Rodgers told IFTN about her joy on winning the award: “I keep replaying the moment they called out my name in my mind and am still buzzing about it. I really didn't expect to win, and was overjoyed. I kept hugging my amazing producer Zlata Filipovic and forgot I had to go up on stage!

“It was a very important moment for me but of course there are no ‘best directors’ without strong teams behind them and we’d a fantastic crew thanks to Wildfire Films. ‘Somebody to Love’'s strength is in the honesty of the people who told us their stories and allowed us into their lives on such a sensitive topic so I am so grateful to them.”

Rodgers is also a TV producer, and was behind another IFTA-winning production, ‘John Lonergan’s Circus’. Winner of Best Documentary Series, ‘John Lonergan’s Circus’ also had a female director, Judy Kelly. Anna Rodgers produced the series with assistant producer Clare Pearson, so a strongly female team helmed the production. The series sees eight ‘at risk’ teenagers gain valuable lessons for life by joining the Belfast Community Circus School.

Rodgers said of the series: “John Lonergan’s Circus was such a unique and memorable experience for all of the team. Judy Kelly, our director, did such a fantastic job of capturing what was an unforgettable journey. We're so proud of the eight young people who not only managed to stick with it (and us) but also to put on an impressive show in the end.

“I’m not sure whether the crew or the young people learnt more through the project - it was a great opportunity thanks to Conor Moloney at Independent Pictures and of course John Lonergan for all of his wisdom and great humour! I spoke to some of the young people after the awards and they were delighted to hear the series won. One of them, Francesca, is still going up to train in Belfast of her own accord and may yet make a career out of it.”

The winner of Best Factual Series, ‘Seamus Heaney – Postscript – Iarscríbinn’, also had a female director, Maggie Breathnach, behind it. The Red Shoes production consists of an Imeall special that celebrates the life of Seamus Heaney as a man and as a poet.
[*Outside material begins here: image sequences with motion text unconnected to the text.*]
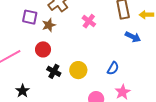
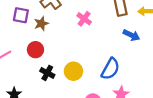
blue semicircle: (113, 68) -> (110, 69), size x1.5

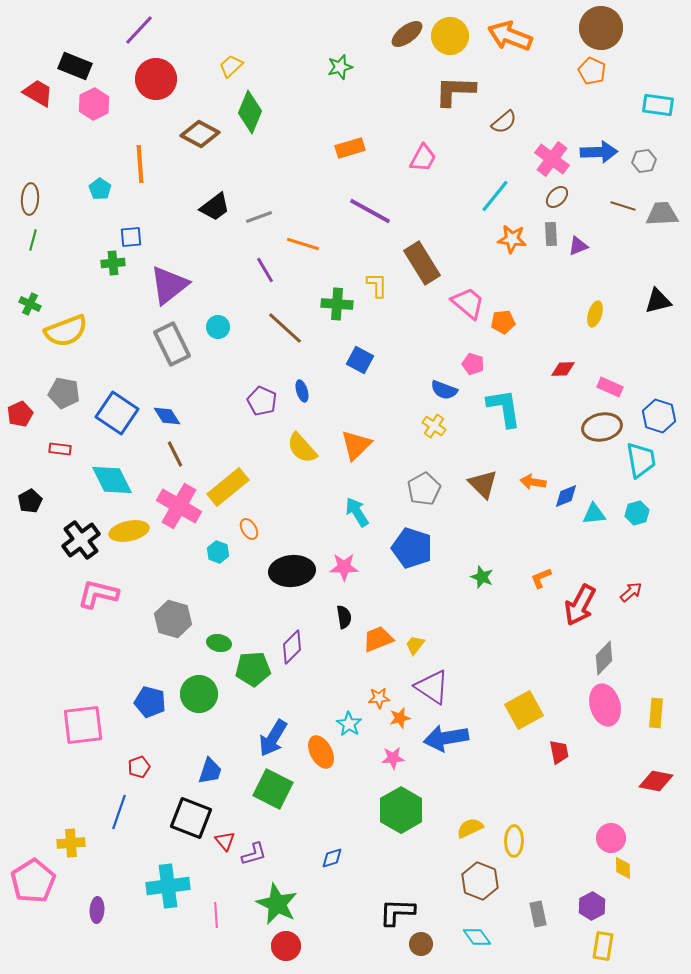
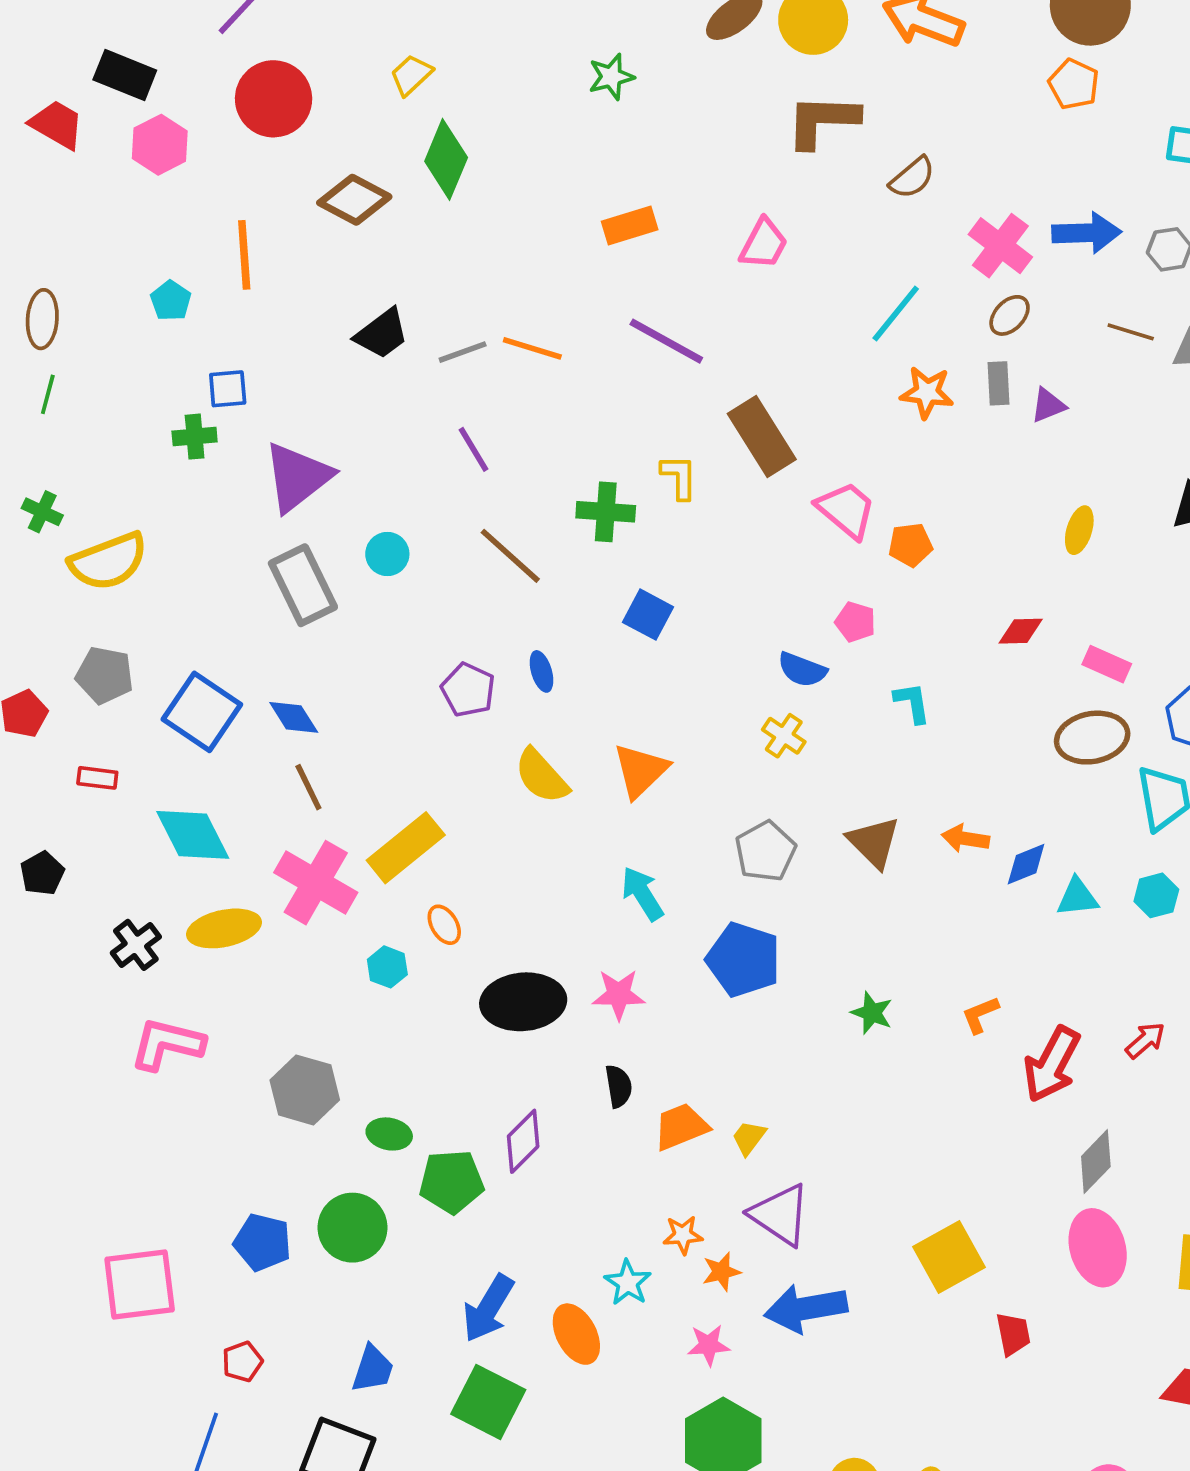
orange line: (303, 244) -> (532, 348), moved
cyan L-shape: (504, 408) -> (912, 703), size x0.6
black cross: (81, 540) -> (136, 945), size x0.7

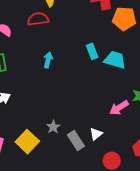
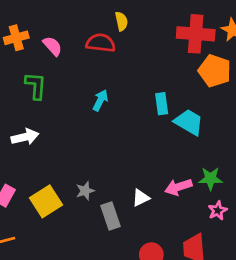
white triangle: (96, 134) -> (141, 198), moved

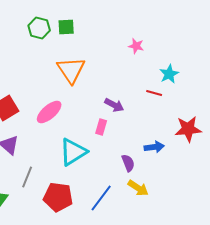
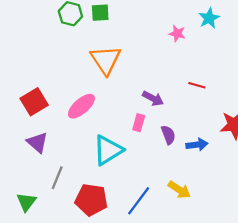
cyan star: (169, 74) -> (209, 18), moved
purple semicircle: (128, 163) -> (168, 135), moved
Breathnach has said on winning the IFTA, “It was a huge honour to accept such prestigious award. As a producer/director I always like to think that we set high standards and let no stone uncovered. Making a tribute documentary as part of an arts series (‘Imeall’) can be tricky you have limited resources and you are in a very tight time schedule.

”It was an honour to make a thirty minute programme in an attempt to portray one of the world’s greatest poets. It wouldn't have been possible without the co-operation of Seamus's family who allowed us into their homes and hearts at such a difficult time for them.”
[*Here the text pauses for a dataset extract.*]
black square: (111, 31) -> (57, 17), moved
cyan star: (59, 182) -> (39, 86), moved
Alison Millar was the director of ‘The Disappeared’, winner of Best TV Documentary. The BBC Northern Ireland Production tells the dramatic story about those killed and secretly buried by the IRA, and reveals the continuing trauma of the relatives of those who were taken, murdered and buried.

Another female production team, director Louise Ní Fhiannachta and producer Laura Ní Cheallaigh, were behind ‘Páidí Ó Sé – Rí an Pharóiste’. The Magamedia production about the footballing hero of Ventry, Co. Kerry, competed with ‘Batmen’, We Got Game’ and ‘R.O.G.: The Ronan O’Gara Documentary’ to win the IFTA for Sports.